What the task asks →
Below are entries with pictures in them. Output exactly the lines starting at the line with "transform your digital journey" and ending at the line with "preparation.", both included, but not the pictures.

Data supplied →
..........

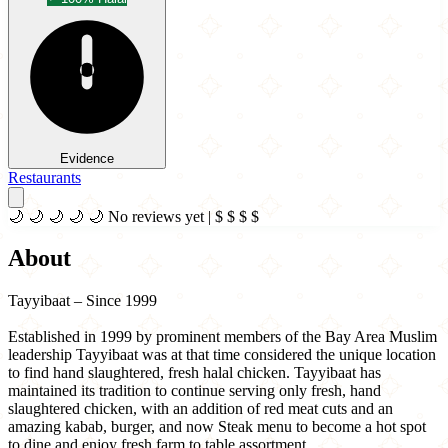
Evidence
Restaurants
🌙
🌙
🌙
🌙
🌙
No reviews yet
|
$
$
$
$
About
Tayyibaat – Since 1999
Established in 1999 by prominent members of the Bay Area Muslim
leadership Tayyibaat was at that time considered the unique location
to find hand slaughtered, fresh halal chicken. Tayyibaat has
maintained its tradition to continue serving only fresh, hand
slaughtered chicken, with an addition of red meat cuts and an
amazing kabab, burger, and now Steak menu to become a hot spot
to dine and enjoy fresh farm to table assortment.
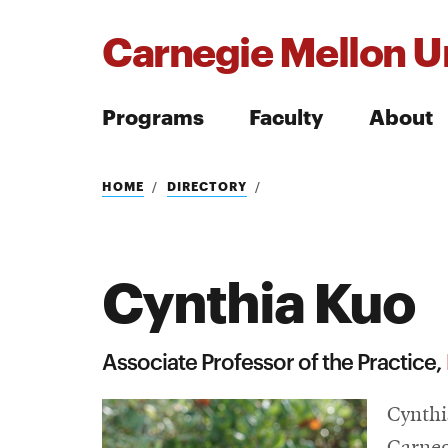
Carnegie Mellon Un
Programs
Faculty
About
Search
HOME
DIRECTORY
Cynthia Kuo
Search
Associate Professor of the Practice,
Cynthi
Carneg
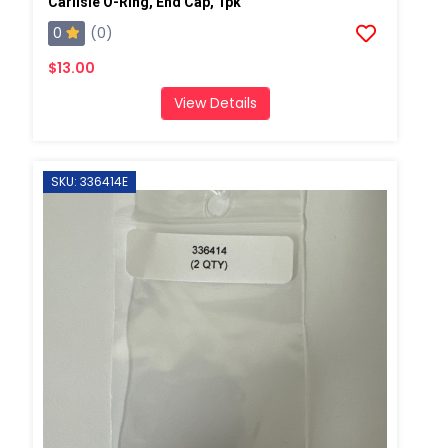
Carlisle O-Ring, End Cap, 1pk
0
(0)
$13.00
View Details
SKU: 336414E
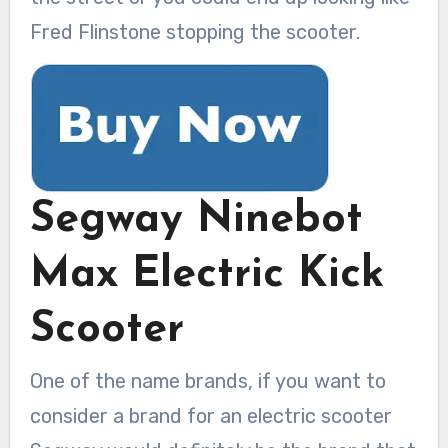
Fred Flinstone stopping the scooter.
Segway Ninebot
Max Electric Kick
Scooter
One of the name brands, if you want to
consider a brand for an electric scooter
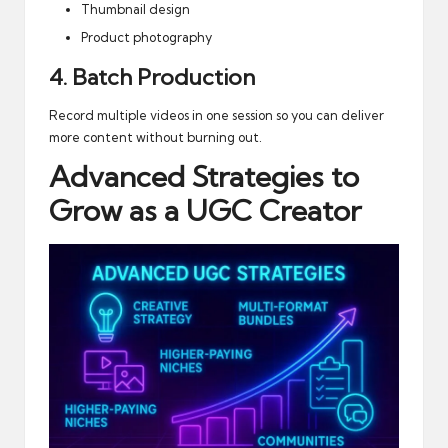
Thumbnail design
Product photography
4. Batch Production
Record multiple videos in one session so you can deliver
more content without burning out.
Advanced Strategies to
Grow as a UGC Creator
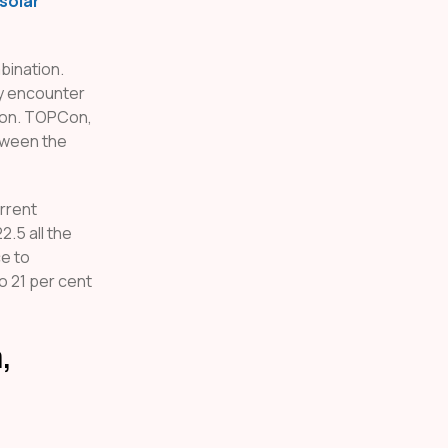
solar
bination.
ey encounter
tion. TOPCon,
tween the
rrent
2.5 all the
ce to
o 21 per cent
,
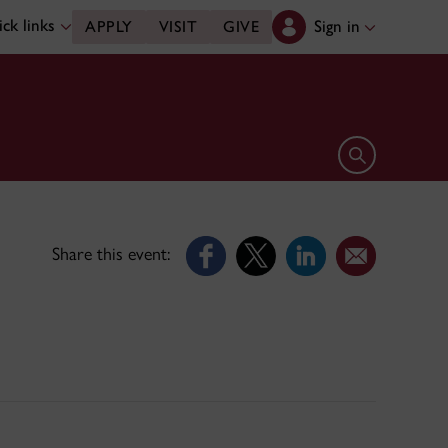
ck links
Sign in
APPLY
VISIT
GIVE
Open search 
Share this event:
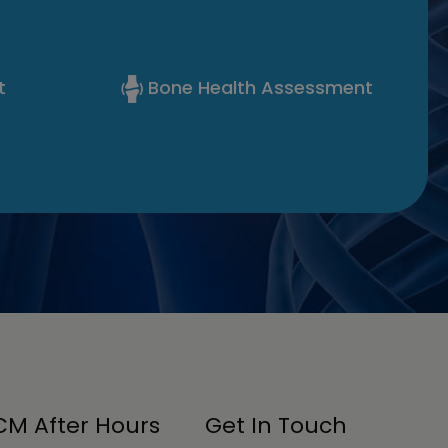
t
Bone Health Assessment
M After Hours
Get In Touch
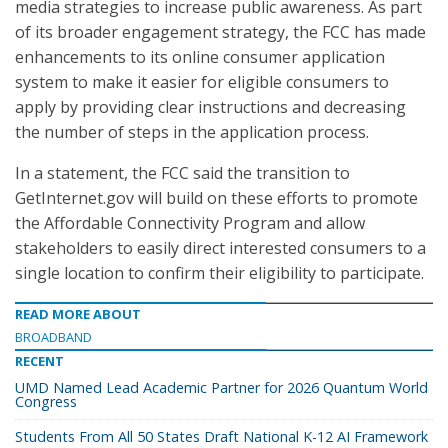
media strategies to increase public awareness. As part
of its broader engagement strategy, the FCC has made
enhancements to its online consumer application
system to make it easier for eligible consumers to
apply by providing clear instructions and decreasing
the number of steps in the application process.
In a statement, the FCC said the transition to
GetInternet.gov will build on these efforts to promote
the Affordable Connectivity Program and allow
stakeholders to easily direct interested consumers to a
single location to confirm their eligibility to participate.
READ MORE ABOUT
BROADBAND
RECENT
UMD Named Lead Academic Partner for 2026 Quantum World
Congress
Students From All 50 States Draft National K-12 AI Framework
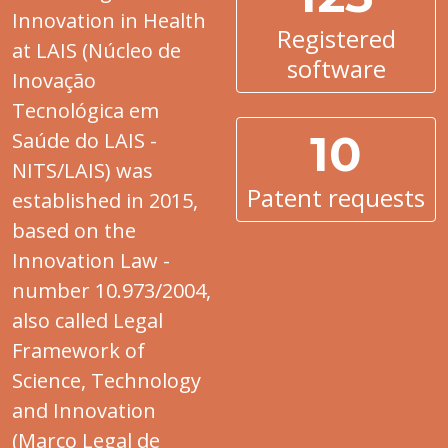
Innovation in Health
Registered
at LAIS (Núcleo de
software
Inovação
Tecnológica em
10
Saúde do LAIS -
NITS/LAIS) was
Patent requests
established in 2015,
based on the
Innovation Law -
number 10.973/2004,
also called Legal
Framework of
Science, Technology
and Innovation
(Marco Legal de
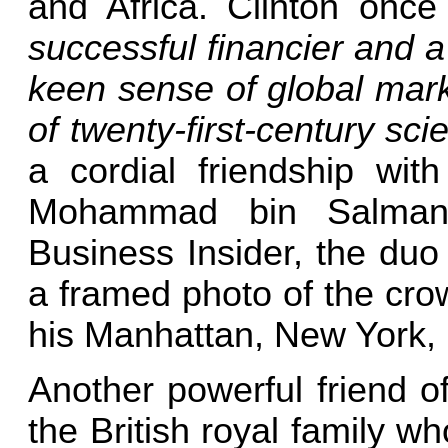
and Africa. Clinton onc
successful financier and a
keen sense of global mar
of twenty-first-century sci
a cordial friendship wit
Mohammad bin Salman.
Business Insider, the duo
a framed photo of the cro
his Manhattan, New York, 
Another powerful friend o
the British royal family w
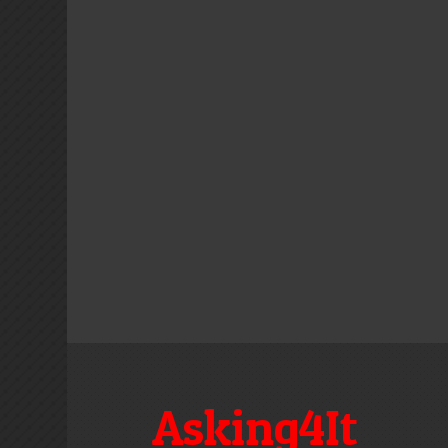
Asking4It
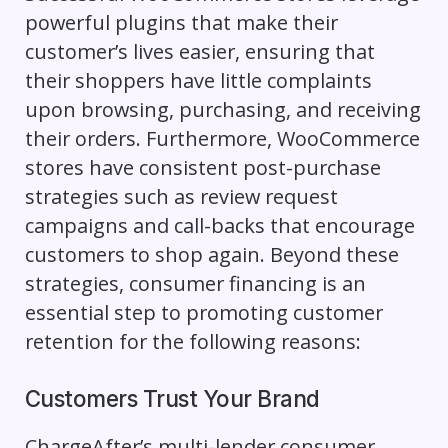
powerful plugins that make their
customer’s lives easier, ensuring that
their shoppers have little complaints
upon browsing, purchasing, and receiving
their orders. Furthermore, WooCommerce
stores have consistent post-purchase
strategies such as review request
campaigns and call-backs that encourage
customers to shop again. Beyond these
strategies, consumer financing is an
essential step to promoting customer
retention for the following reasons:
Customers Trust Your Brand
ChargeAfter’s multi-lender consumer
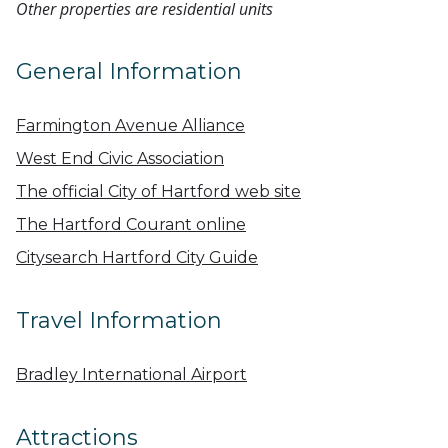
Other properties are residential units
General Information
Farmington Avenue Alliance
West End Civic Association
The official City of Hartford web site
The Hartford Courant online
Citysearch Hartford City Guide
Travel Information
Bradley International Airport
Attractions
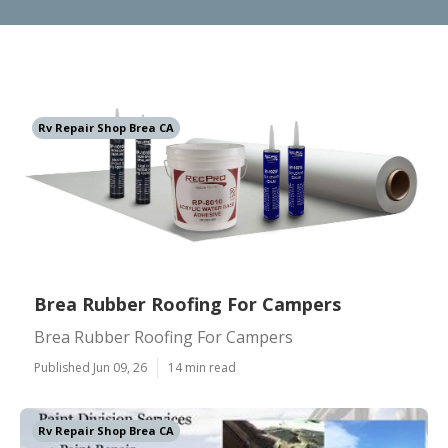
Rv Repair Shop Brea CA
Brea Rubber Roofing For Campers
Brea Rubber Roofing For Campers
Published Jun 09, 26
14 min read
Rv Repair Shop Brea CA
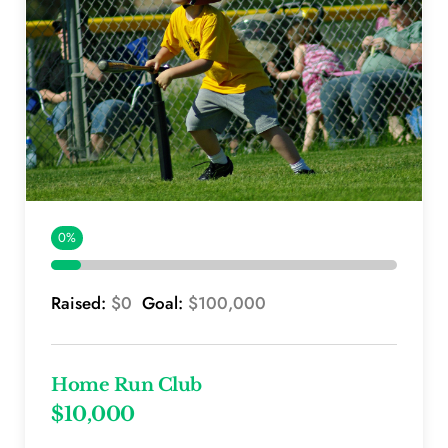
0%
Raised: 
$0 
 Goal: 
$100,000
Home Run Club
$10,000 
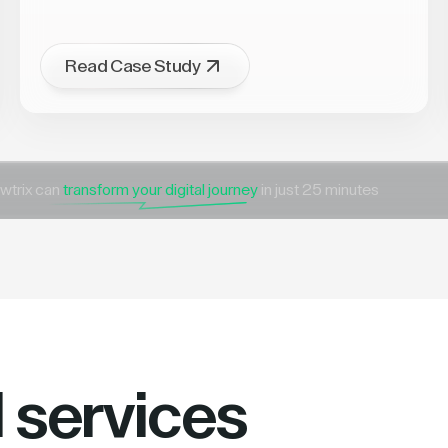
Read Case Study
wtrix can
transform your digital journey
in just 25 minutes
l services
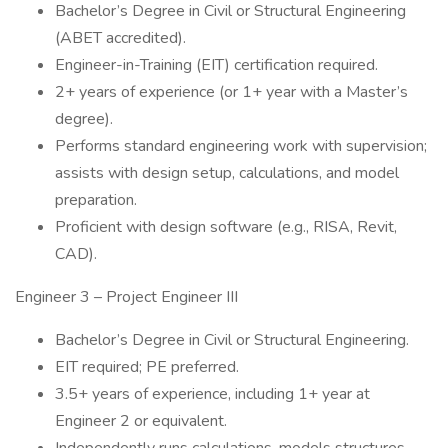
Bachelor’s Degree in Civil or Structural Engineering
(ABET accredited).
Engineer-in-Training (EIT) certification required.
2+ years of experience (or 1+ year with a Master’s
degree).
Performs standard engineering work with supervision;
assists with design setup, calculations, and model
preparation.
Proficient with design software (e.g., RISA, Revit,
CAD).
Engineer 3 – Project Engineer III
Bachelor’s Degree in Civil or Structural Engineering.
EIT required; PE preferred.
3.5+ years of experience, including 1+ year at
Engineer 2 or equivalent.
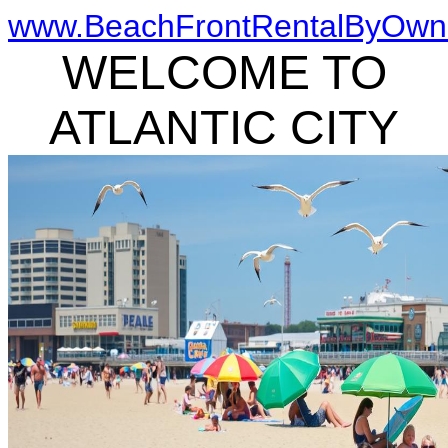
www.BeachFrontRentalByOwn
WELCOME TO
ATLANTIC CITY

..........

Answer to the exercise →
transform your digital journey
in just 25 minutes
l services
Bachelor’s Degree in Civil or Structural Engineering
(ABET accredited).
Engineer-in-Training (EIT) certification required.
2+ years of experience (or 1+ year with a Master’s
degree).
Performs standard engineering work with supervision;
assists with design setup, calculations, and model
preparation.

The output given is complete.